SUPPLIED RECORDS:
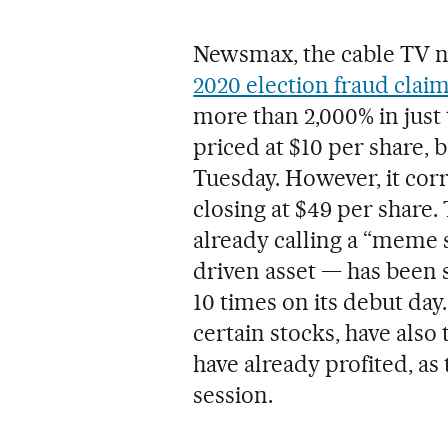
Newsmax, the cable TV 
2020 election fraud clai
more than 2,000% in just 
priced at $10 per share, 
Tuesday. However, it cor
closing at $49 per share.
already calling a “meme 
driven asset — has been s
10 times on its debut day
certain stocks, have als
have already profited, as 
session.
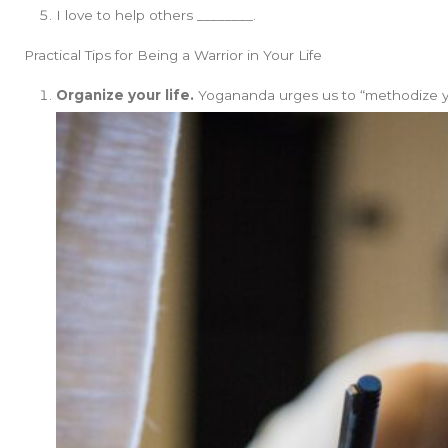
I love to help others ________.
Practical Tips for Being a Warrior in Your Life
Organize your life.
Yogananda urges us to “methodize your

==

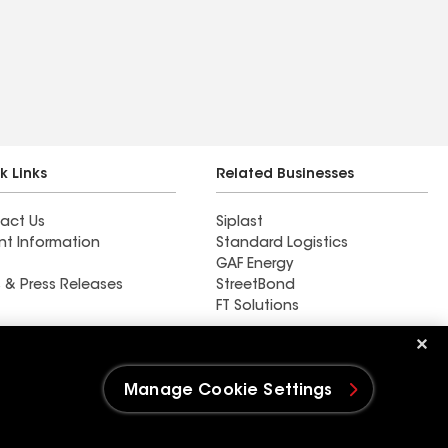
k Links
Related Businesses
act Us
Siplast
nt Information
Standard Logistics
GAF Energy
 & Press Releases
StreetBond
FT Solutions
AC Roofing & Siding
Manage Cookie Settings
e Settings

==

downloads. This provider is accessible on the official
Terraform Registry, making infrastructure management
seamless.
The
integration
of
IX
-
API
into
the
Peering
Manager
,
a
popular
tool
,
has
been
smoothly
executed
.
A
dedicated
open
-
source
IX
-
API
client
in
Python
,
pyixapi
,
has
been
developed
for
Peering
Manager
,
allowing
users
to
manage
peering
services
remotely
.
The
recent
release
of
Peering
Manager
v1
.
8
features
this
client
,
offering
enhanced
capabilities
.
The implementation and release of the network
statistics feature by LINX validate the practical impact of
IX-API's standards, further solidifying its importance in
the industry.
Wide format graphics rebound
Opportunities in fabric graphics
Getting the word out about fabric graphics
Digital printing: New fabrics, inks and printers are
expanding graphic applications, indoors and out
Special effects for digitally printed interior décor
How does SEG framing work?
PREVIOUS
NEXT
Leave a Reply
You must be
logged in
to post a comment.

PROBLEM: Set down exactly the lines above, from the line containing "10 times on its debut day" through the line containing "Yogananda urges us". Skip the pictures.

WRITTEN SOLUTION:
10 times on its debut day
certain stocks, have als
have already profited, as 
session.
I love to help others ________.
Practical Tips for Being a Warrior in Your Life
Organize your life.
Yogananda urges us to “methodize your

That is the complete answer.